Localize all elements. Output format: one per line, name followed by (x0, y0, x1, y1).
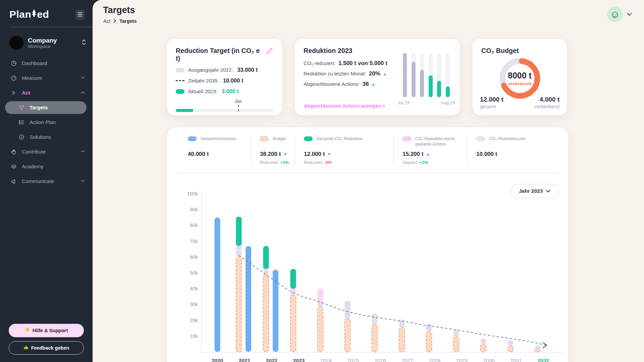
chevron-down-icon (80, 149, 85, 155)
workspace-avatar (9, 36, 23, 50)
workspace-type: Workspace (28, 44, 57, 49)
budget-total: 12.000 t gesamt (480, 96, 503, 109)
reduktion-row-label: CO₂ reduziert: (304, 60, 335, 66)
stat-subtext: Geplant: +2% (402, 160, 464, 165)
trend-up-icon: ▲ (371, 82, 375, 87)
stat-value: 10.000 t (476, 151, 525, 158)
svg-text:50k: 50k (190, 270, 198, 276)
sidebar-item-targets[interactable]: Targets (5, 101, 87, 114)
legend-pill-lavender-icon (476, 136, 485, 141)
stat-gesamte-co2-reduktion: Gesamte CO₂ Reduktion12.000 t▼Reduziert:… (294, 136, 393, 165)
target-row-value: 3.000 t (222, 88, 239, 95)
help-support-label: Hilfe & Support (33, 328, 68, 333)
stat-subtext: Reduziert: +3% (260, 160, 291, 165)
reduktion-row-label: Reduktion zu letzten Monat: (304, 71, 366, 76)
play-icon (10, 89, 17, 97)
edit-target-icon[interactable] (265, 47, 273, 56)
sidebar-item-academy[interactable]: Academy (0, 159, 93, 174)
trend-down-icon: ▼ (283, 152, 287, 157)
main-content: Targets Act Targets ☺ Reduction Target (… (93, 0, 644, 362)
ziel-marker (238, 105, 239, 111)
budget-remaining: 4.000 t verbleibend (534, 96, 559, 109)
mini-bar (403, 53, 407, 97)
svg-text:2031: 2031 (511, 358, 522, 362)
reduktion-row-value: 20% (369, 70, 380, 77)
svg-text:70k: 70k (190, 238, 198, 244)
stat-label: Budget (273, 136, 286, 141)
reduction-target-title: Reduction Target (in CO₂ e t) (176, 47, 265, 62)
stat-reduktionsziel: CO₂ Reduktionsziel10.000 t (467, 136, 529, 165)
reduktion-2023-card: Reduktion 2023 CO₂ reduziert:1.500 t von… (295, 39, 460, 115)
breadcrumb-parent[interactable]: Act (103, 18, 110, 24)
page-title: Targets (103, 5, 135, 15)
help-support-button[interactable]: Hilfe & Support (9, 324, 84, 337)
svg-text:40k: 40k (190, 286, 198, 291)
show-actions-link[interactable]: Abgeschlossene Actions anzeigen > (304, 103, 385, 109)
svg-text:2025: 2025 (347, 358, 359, 362)
budget-used-label: verbraucht (508, 81, 532, 86)
svg-text:2028: 2028 (429, 358, 440, 362)
svg-text:80k: 80k (190, 222, 198, 228)
menu-toggle-button[interactable] (75, 10, 85, 19)
sidebar-item-measure[interactable]: Measure (0, 71, 93, 85)
legend-pill-pink-icon (402, 136, 411, 141)
svg-text:2023: 2023 (293, 358, 305, 362)
stat-gesamtemissionen: Gesamtemissionen40.000 t (188, 136, 251, 165)
feedback-button[interactable]: Feedback geben (9, 341, 84, 355)
svg-text:90k: 90k (190, 206, 198, 212)
reduktion-row-label: Abgeschlossene Actions: (304, 81, 360, 87)
stat-label: Gesamtemissionen (201, 136, 236, 141)
sidebar-item-solutions[interactable]: Solutions (0, 130, 93, 144)
sidebar-item-act[interactable]: Act (0, 85, 93, 100)
stat-label: CO₂ Reduktionsziel (489, 136, 525, 141)
sidebar-item-action-plan[interactable]: Action Plan (0, 115, 93, 130)
user-avatar[interactable]: ☺ (607, 6, 623, 22)
sidebar-item-contribute[interactable]: Contribute (0, 144, 93, 159)
workspace-switcher[interactable]: Company Workspace (9, 36, 86, 50)
user-menu-chevron-icon[interactable] (627, 11, 632, 17)
stat-value: 38.200 t▼ (260, 151, 291, 158)
legend-pill-budget-icon (260, 136, 269, 141)
stat-subtext: Reduziert: -3% (304, 160, 390, 165)
sidebar-item-dashboard[interactable]: Dashboard (0, 56, 93, 71)
breadcrumb: Act Targets (103, 18, 137, 24)
sidebar-divider (9, 27, 93, 27)
sidebar-menu: DashboardMeasureActTargetsAction PlanSol… (0, 56, 93, 189)
current-marker-icon (176, 89, 184, 94)
ziel-label: Ziel (235, 99, 241, 104)
stat-label: Gesamte CO₂ Reduktion (317, 136, 363, 141)
planted-logo: Plan ed (9, 9, 49, 20)
mini-bar (412, 53, 416, 97)
progress-fill (176, 109, 193, 112)
sidebar-item-label: Contribute (22, 149, 80, 155)
user-menu: ☺ (607, 6, 632, 22)
stats-divider (176, 173, 559, 173)
list-icon (18, 119, 25, 126)
mini-bar (446, 53, 450, 97)
logo-text-left: Plan (9, 9, 31, 20)
sidebar-item-communicate[interactable]: Communicate (0, 174, 93, 189)
sidebar-bottom: Hilfe & Support Feedback geben (9, 324, 84, 355)
mini-bar (429, 53, 433, 97)
sidebar-item-label: Targets (30, 105, 79, 111)
target-row-value: 10.000 t (223, 77, 244, 84)
sidebar-item-label: Measure (22, 75, 80, 81)
breadcrumb-current: Targets (119, 18, 137, 24)
emissions-chart-panel: Gesamtemissionen40.000 tBudget38.200 t▼R… (167, 127, 568, 362)
legend-pill-blue-icon (188, 136, 197, 141)
sidebar-item-label: Academy (22, 164, 85, 170)
feedback-label: Feedback geben (31, 345, 69, 351)
svg-text:2021: 2021 (239, 358, 251, 362)
target-progress: Ziel (176, 99, 273, 114)
hand-icon (10, 148, 17, 156)
gauge-icon (10, 75, 17, 82)
chart-legend-stats: Gesamtemissionen40.000 tBudget38.200 t▼R… (188, 136, 558, 165)
svg-text:2030: 2030 (483, 358, 495, 362)
svg-text:2027: 2027 (402, 358, 413, 362)
chevron-down-icon (80, 75, 85, 81)
bulb-icon (25, 327, 30, 334)
trend-up-icon: ▲ (383, 72, 387, 76)
reduction-target-card: Reduction Target (in CO₂ e t) Ausgangsja… (167, 39, 282, 115)
svg-text:100k: 100k (187, 191, 198, 196)
mini-bar (437, 53, 441, 97)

- - - -

Exactly one number is the answer: how many lines of the entries contain the string "card".

- [The completed task]
2